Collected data
----------

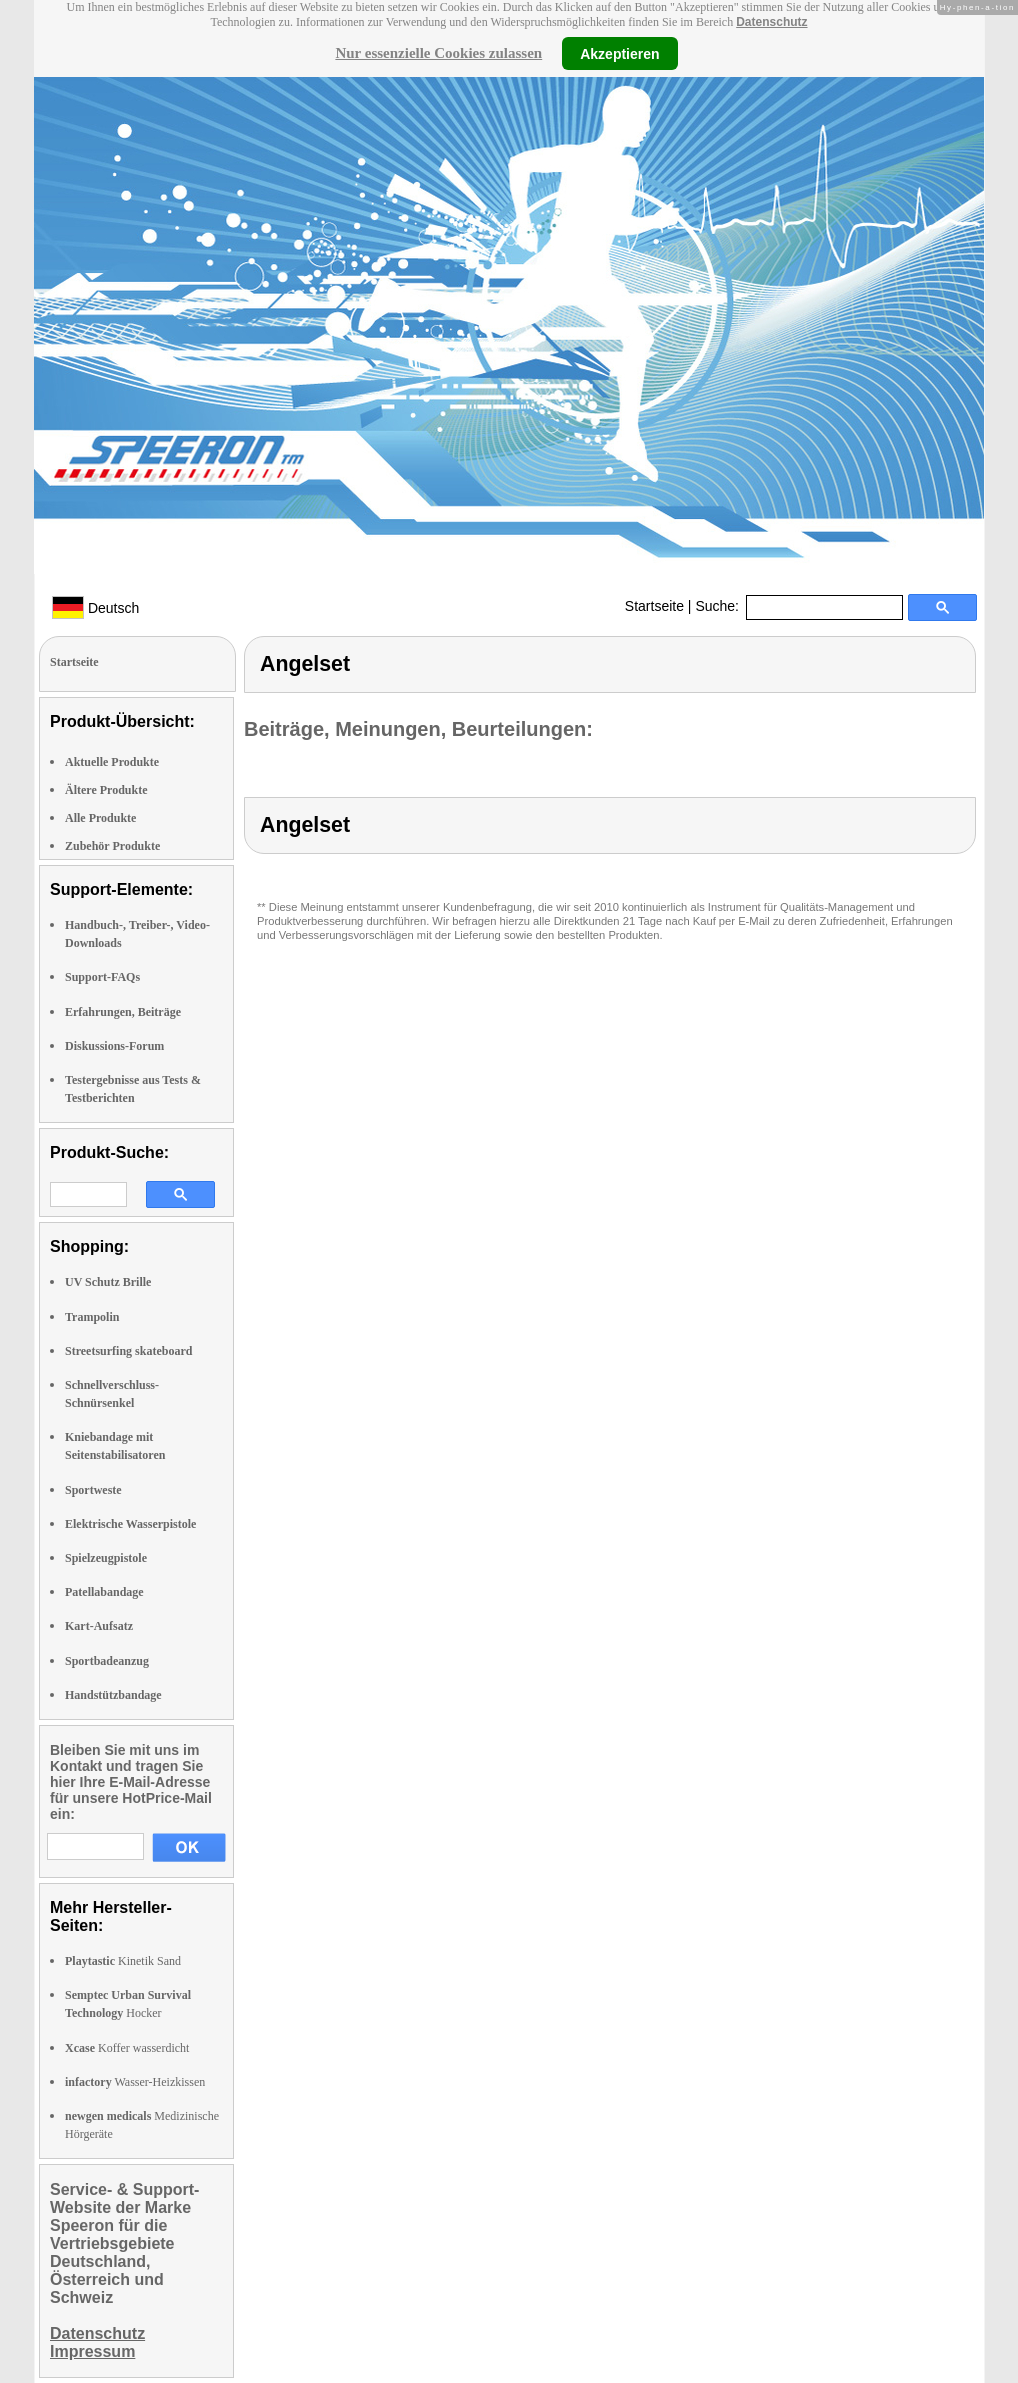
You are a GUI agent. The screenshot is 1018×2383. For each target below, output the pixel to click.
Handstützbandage (113, 1695)
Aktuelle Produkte (112, 762)
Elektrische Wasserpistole (130, 1524)
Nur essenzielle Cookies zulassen (438, 53)
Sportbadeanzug (107, 1661)
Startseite (654, 606)
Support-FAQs (102, 977)
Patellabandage (104, 1592)
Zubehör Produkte (112, 846)
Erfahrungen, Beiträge (123, 1012)
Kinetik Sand (123, 1961)
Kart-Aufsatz (99, 1626)
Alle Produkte (100, 818)
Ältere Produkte (106, 790)
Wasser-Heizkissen (135, 2082)
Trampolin (92, 1317)
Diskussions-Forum (114, 1046)
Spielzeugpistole (106, 1558)
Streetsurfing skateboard (128, 1351)
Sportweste (93, 1490)
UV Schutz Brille (108, 1282)
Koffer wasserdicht (127, 2048)
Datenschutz (771, 22)
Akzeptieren (619, 53)
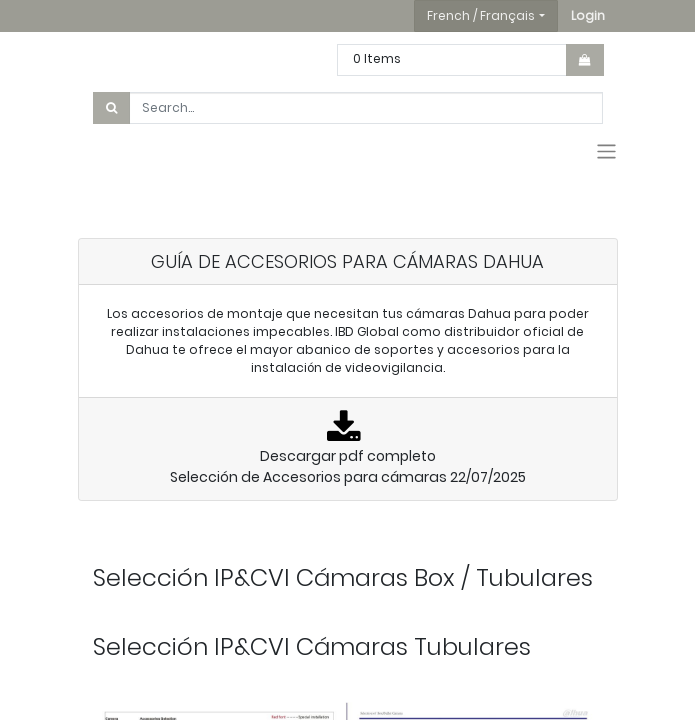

----------

Goal of the exercise
All lines from the start of the entries above through the line containing "Koffer wasserdicht (127, 2048)" must be transcribed exactly, both ends included, and no picture may be copied.

Written response
You are a GUI agent. The screenshot is 1018×2383. For each target below, output the pixel to click.
Handstützbandage (113, 1695)
Aktuelle Produkte (112, 762)
Elektrische Wasserpistole (130, 1524)
Nur essenzielle Cookies zulassen (438, 53)
Sportbadeanzug (107, 1661)
Startseite (654, 606)
Support-FAQs (102, 977)
Patellabandage (104, 1592)
Zubehör Produkte (112, 846)
Erfahrungen, Beiträge (123, 1012)
Kinetik Sand (123, 1961)
Kart-Aufsatz (99, 1626)
Alle Produkte (100, 818)
Ältere Produkte (106, 790)
Wasser-Heizkissen (135, 2082)
Trampolin (92, 1317)
Diskussions-Forum (114, 1046)
Spielzeugpistole (106, 1558)
Streetsurfing skateboard (128, 1351)
Sportweste (93, 1490)
UV Schutz Brille (108, 1282)
Koffer wasserdicht (127, 2048)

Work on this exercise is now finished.